-- RECORDS TO PROCESS follows --

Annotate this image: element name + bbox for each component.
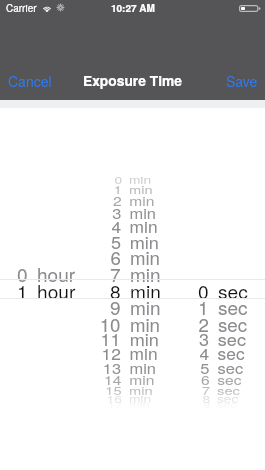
staticText: 8 xyxy=(110,277,121,301)
staticText: 4 xyxy=(200,342,210,362)
staticText: sec xyxy=(218,277,248,301)
staticText: 1 xyxy=(17,277,28,301)
staticText: 10:27 AM xyxy=(111,1,155,15)
button[interactable]: Minutes xyxy=(89,108,177,470)
button[interactable]: Cancel xyxy=(2,65,62,97)
staticText: 4 xyxy=(112,215,122,235)
staticText: 0 xyxy=(17,260,28,284)
staticText: 14 xyxy=(104,370,122,386)
staticText: 8 xyxy=(202,392,210,404)
button[interactable]: Hours xyxy=(0,108,89,470)
staticText: sec xyxy=(217,357,243,375)
staticText: 1 xyxy=(114,181,122,195)
staticText: min xyxy=(130,229,159,251)
staticText: 7 xyxy=(110,260,121,284)
staticText: sec xyxy=(217,392,238,404)
staticText: 2 xyxy=(198,310,209,334)
staticText: min xyxy=(129,392,151,404)
staticText: min xyxy=(129,357,156,375)
staticText: min xyxy=(129,370,154,386)
staticText: sec xyxy=(218,293,248,317)
staticText: min xyxy=(129,181,153,195)
staticText: sec xyxy=(217,399,237,409)
staticText: 0 xyxy=(198,277,209,301)
staticText: 9 xyxy=(110,293,121,317)
staticText: min xyxy=(130,277,161,301)
staticText: sec xyxy=(218,326,246,348)
staticText: 10 xyxy=(100,310,121,334)
staticText: min xyxy=(129,202,156,220)
staticText: Carrier xyxy=(6,1,37,15)
staticText: 5 xyxy=(200,357,210,375)
staticText: 9 xyxy=(203,399,211,409)
staticText: min xyxy=(130,342,158,362)
staticText: 6 xyxy=(201,370,210,386)
staticText: 1 xyxy=(198,293,209,317)
staticText: min xyxy=(130,326,159,348)
staticText: 12 xyxy=(102,342,122,362)
staticText: 3 xyxy=(199,326,209,348)
staticText: 11 xyxy=(100,326,121,348)
staticText: 5 xyxy=(111,229,121,251)
staticText: hour xyxy=(37,277,76,301)
staticText: min xyxy=(130,260,161,284)
staticText: min xyxy=(129,399,150,409)
staticText: 0 xyxy=(114,173,122,185)
staticText: 16 xyxy=(107,392,122,404)
staticText: min xyxy=(129,191,154,207)
staticText: sec xyxy=(217,382,240,396)
staticText: min xyxy=(129,173,151,185)
staticText: sec xyxy=(218,310,247,334)
button[interactable]: Seconds xyxy=(177,108,265,470)
staticText: min xyxy=(130,244,160,266)
staticText: 17 xyxy=(108,399,123,409)
staticText: Exposure Time xyxy=(83,70,182,90)
staticText: Cancel xyxy=(8,71,52,91)
staticText: 3 xyxy=(112,202,122,220)
button[interactable]: Save xyxy=(216,65,264,97)
staticText: 6 xyxy=(110,244,121,266)
staticText: sec xyxy=(217,370,242,386)
staticText: min xyxy=(130,215,158,235)
staticText: min xyxy=(130,310,160,334)
staticText: min xyxy=(130,293,161,317)
staticText: 2 xyxy=(113,191,122,207)
staticText: 13 xyxy=(103,357,122,375)
staticText: 7 xyxy=(202,382,210,396)
staticText: Save xyxy=(226,71,258,91)
staticText: min xyxy=(129,382,153,396)
staticText: hour xyxy=(37,260,76,284)
staticText: sec xyxy=(218,342,245,362)
staticText: 15 xyxy=(105,382,122,396)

-- RECORDS TO PROCESS concluded --

DIRECTIONS:
Search the data for the string "button" and copy each line where it appears.

ANSWER:
button[interactable]: Minutes xyxy=(89,108,177,470)
button[interactable]: Cancel xyxy=(2,65,62,97)
button[interactable]: Hours xyxy=(0,108,89,470)
button[interactable]: Seconds xyxy=(177,108,265,470)
button[interactable]: Save xyxy=(216,65,264,97)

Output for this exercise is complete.